The result should be every line of the listing that holds the word "відбувся".

Material provided:
........
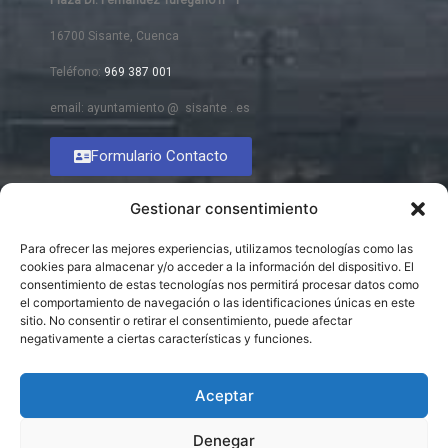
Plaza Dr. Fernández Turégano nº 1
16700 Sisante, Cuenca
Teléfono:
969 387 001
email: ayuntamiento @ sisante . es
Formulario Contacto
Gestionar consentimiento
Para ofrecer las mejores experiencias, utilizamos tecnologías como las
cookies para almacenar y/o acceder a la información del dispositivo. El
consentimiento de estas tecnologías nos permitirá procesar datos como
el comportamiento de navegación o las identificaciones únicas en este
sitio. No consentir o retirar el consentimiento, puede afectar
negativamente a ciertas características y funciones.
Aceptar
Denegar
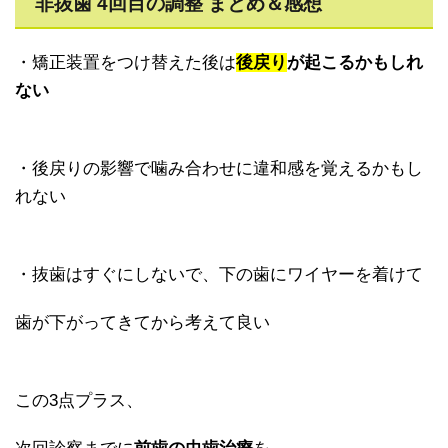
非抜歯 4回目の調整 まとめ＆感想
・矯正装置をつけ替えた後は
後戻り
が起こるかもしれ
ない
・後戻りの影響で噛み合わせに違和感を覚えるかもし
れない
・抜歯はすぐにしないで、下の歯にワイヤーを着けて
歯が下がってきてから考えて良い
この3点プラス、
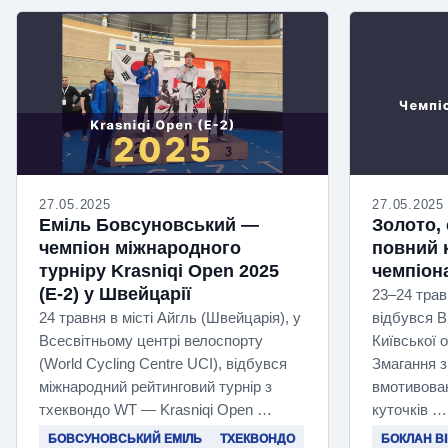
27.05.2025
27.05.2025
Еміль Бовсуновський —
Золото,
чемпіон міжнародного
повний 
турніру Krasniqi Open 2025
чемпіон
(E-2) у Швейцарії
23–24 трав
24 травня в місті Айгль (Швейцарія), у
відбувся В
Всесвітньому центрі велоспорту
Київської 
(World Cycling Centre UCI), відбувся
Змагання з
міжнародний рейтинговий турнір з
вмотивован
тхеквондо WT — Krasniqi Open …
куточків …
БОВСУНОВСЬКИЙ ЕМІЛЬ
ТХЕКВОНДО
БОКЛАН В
........
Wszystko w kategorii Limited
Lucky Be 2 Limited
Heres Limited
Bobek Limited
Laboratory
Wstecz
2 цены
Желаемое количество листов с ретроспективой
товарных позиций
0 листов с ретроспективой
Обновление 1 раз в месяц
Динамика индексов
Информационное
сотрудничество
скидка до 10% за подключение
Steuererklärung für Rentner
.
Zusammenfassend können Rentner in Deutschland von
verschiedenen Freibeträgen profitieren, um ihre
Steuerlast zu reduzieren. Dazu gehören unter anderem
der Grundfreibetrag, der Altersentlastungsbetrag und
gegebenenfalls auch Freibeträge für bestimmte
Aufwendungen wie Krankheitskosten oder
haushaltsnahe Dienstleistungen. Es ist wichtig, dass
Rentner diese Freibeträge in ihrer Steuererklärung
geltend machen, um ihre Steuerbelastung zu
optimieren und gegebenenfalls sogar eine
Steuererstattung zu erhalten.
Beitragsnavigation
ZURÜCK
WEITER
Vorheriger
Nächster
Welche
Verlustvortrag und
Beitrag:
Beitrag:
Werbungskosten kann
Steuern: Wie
........
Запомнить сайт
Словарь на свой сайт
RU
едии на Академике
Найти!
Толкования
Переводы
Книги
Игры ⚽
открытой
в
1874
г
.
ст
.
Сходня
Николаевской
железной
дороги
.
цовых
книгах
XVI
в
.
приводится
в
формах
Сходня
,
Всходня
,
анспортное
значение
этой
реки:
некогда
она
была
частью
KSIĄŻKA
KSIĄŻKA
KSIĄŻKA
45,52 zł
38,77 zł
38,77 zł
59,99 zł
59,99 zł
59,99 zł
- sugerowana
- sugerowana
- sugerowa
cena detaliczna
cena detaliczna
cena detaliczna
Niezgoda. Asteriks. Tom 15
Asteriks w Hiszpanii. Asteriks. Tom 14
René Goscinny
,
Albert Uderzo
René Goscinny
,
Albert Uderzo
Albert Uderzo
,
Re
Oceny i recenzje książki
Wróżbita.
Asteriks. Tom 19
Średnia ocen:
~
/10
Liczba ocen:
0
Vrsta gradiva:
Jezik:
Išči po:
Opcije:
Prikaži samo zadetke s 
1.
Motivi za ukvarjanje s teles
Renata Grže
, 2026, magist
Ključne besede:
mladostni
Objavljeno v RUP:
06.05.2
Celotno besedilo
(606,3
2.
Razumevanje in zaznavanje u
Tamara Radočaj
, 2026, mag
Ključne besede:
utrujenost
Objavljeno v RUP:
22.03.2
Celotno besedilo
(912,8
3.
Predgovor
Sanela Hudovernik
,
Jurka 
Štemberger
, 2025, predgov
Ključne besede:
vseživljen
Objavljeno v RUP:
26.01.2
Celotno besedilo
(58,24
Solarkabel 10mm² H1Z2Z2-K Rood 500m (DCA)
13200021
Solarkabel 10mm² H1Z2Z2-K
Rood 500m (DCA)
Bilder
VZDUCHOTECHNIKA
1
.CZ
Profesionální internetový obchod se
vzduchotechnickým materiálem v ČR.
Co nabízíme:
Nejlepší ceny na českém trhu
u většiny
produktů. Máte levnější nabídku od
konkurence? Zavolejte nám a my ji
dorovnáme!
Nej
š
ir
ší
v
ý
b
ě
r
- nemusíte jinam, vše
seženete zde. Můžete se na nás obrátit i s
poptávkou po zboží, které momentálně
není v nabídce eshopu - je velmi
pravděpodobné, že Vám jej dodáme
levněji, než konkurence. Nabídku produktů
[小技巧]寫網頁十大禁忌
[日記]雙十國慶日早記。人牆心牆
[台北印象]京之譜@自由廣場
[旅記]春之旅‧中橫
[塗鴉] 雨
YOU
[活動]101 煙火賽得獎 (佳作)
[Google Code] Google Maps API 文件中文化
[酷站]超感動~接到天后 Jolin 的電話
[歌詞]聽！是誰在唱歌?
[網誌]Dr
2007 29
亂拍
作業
........
Result:
відбувся В
(World Cycling Centre UCI), відбувся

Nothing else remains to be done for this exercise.